Venom–toxic fluid injected to subdue prey or deter potential predators–is widespread in the animal kingdom, from jellyfish to scorpions to platypodes. A case could even be made that stinging nettle is an example of a venomous plant, since it injects its toxin into victims. However, most toxic plants, as well as toxic animals and fungi that rely on passive delivery of toxins (e.g. newts) are considered poisonous but not venomous.
Snakes are one of the most familiar groups of venomous animal although a majority of snakes lack venom. Most people are also aware of the venomous beaded lizards (or, “gila monsters”) in the genus Heloderma. Far less well known is that varanid monitor lizards and bearded dragon, Pogona, popular in the pet trade, also possess a mild venom. We’re talking real venom here, not the bacterial brew that produces the much discussed septic bite of some varanid lizards. In fact, the discovery that venom occurs in reptiles aside from snakes and Heloderma was made only a few years ago and has forced us to rethink the evolutionary origins of venom among squamates (Fry et al. 2006).
So, what does any of this have to do with enigmatic Triassic hellasaurs?
Uh, good question.
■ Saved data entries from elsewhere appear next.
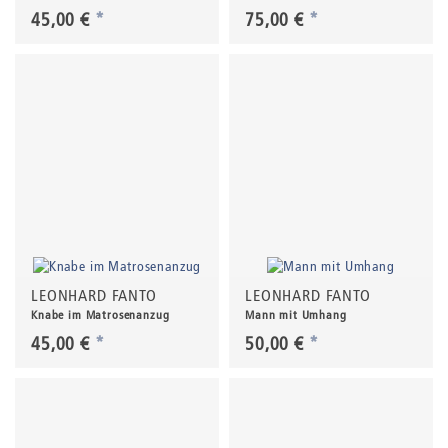
45,00 €
*
75,00 €
*
LEONHARD FANTO
LEONHARD FANTO
Knabe im Matrosenanzug
Mann mit Umhang
45,00 €
*
50,00 €
*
Nothing really, except as an introduction to one of the most intriguing, and poorly known, ETHs of all.
Meet Uatchitodon… ah, the name just rolls right off the tongue doesn’t it? Named for the Egyptian cobra goddess Wadjet, Uatchitodon is known only from isolated, but distinctive teeth from upper Triassic sediments of Virginia (Sues 1991) and Arizona (Sues 1996).
The two forms vary a bit in their morphology. The Virginian type species, Uatchitodon kroehleri, possesses two deep, tapered grooves on the labial and lingual faces of the tooth. The slightly younger Arizonan fossils, from the enigmatic hellasuar lousy Chinle Formation, have entirely enclosed canals with oval exits near the tip of the tooth and likely represent a second, undescribed species (Sues 1996).
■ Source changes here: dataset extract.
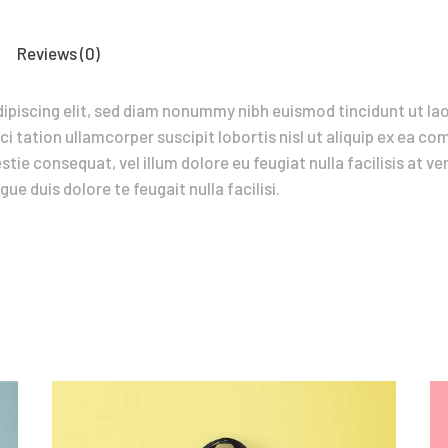
Reviews (0)
ipiscing elit, sed diam nonummy nibh euismod tincidunt ut la
ci tation ullamcorper suscipit lobortis nisl ut aliquip ex ea 
estie consequat, vel illum dolore eu feugiat nulla facilisis at 
ue duis dolore te feugait nulla facilisi.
Figures 1 and 2, crudely adapted from Sues (1991, 1996), give a general sense of the tooth morphology of the two forms. They are presented neither to scale nor with any reasonable measure of anatomical accuracy.
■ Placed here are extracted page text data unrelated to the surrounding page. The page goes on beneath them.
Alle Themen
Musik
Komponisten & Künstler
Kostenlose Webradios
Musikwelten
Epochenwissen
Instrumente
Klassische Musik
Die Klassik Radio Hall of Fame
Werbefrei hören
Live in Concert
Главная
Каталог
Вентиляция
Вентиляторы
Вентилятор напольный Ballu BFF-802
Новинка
Sues (1991) hypothesized that the unusual channels in the teeth were venom conduits analogous to those seen in the venom-conducting teeth of snakes and Heloderma. Of course, dental grooves do not an envenomator make, and claims of venomous fossil taxa are frequently met with substantial skepticism (Folinsbee et al. 2007). Still, the grooves seen in Uatchitodon are strikingly similar to those seen in venomous squamates and, to my knowledge, an alternate function for these teeth has not been advanced.
The most interesting feature of both forms is that they retain serrated cutting edges suggesting dual sectorial and envenomation function. This kind of exaptive multifunctionality illustrates precisely the kind of evolutionary transition that “half-a-wing” creationists swear is impossible. Turns out, they’re wrong. In fact, in living reptiles (and some venomous mammals like solenodons), venom is created by tricked out salivary glands and if Uatchitodon was venomous, we can reasonably assume that it did the same.
Venomous or not Uatchitodon is probably neither closely related to snakes nor Heloderma. True to enigmatic hellasaur form, no one is exactly sure what Uatchitodon was. Archosauriform? Maybe. Reptilia incertae sedis? Sure, for now. Totally metal hellasaur screaming through the black mists of time? Abso-effing-lutely.
And that’s about all there is to say about that.
Fry, B. G. et al. (2006). “Early evolution of the venom system in lizards and snakes”. Nature 439:584–588.
Folinsbee K., Muller J., Reisz R. R. (2007). “Canine grooves: morphology, function, and relevance to venom“ Journal of Vertebrate Paleontology 27:547-551.
Sues, H. D. (1996). “A reptilian tooth with apparent venom canals from the Chinle Group (Upper Triassic) of Arizona.” Journal of Vertebrate Paleontology, 16:571-572.
Sues, H. D. (1991) “Venom-conducting teeth in a Triassic reptile” Nature 351:141–143.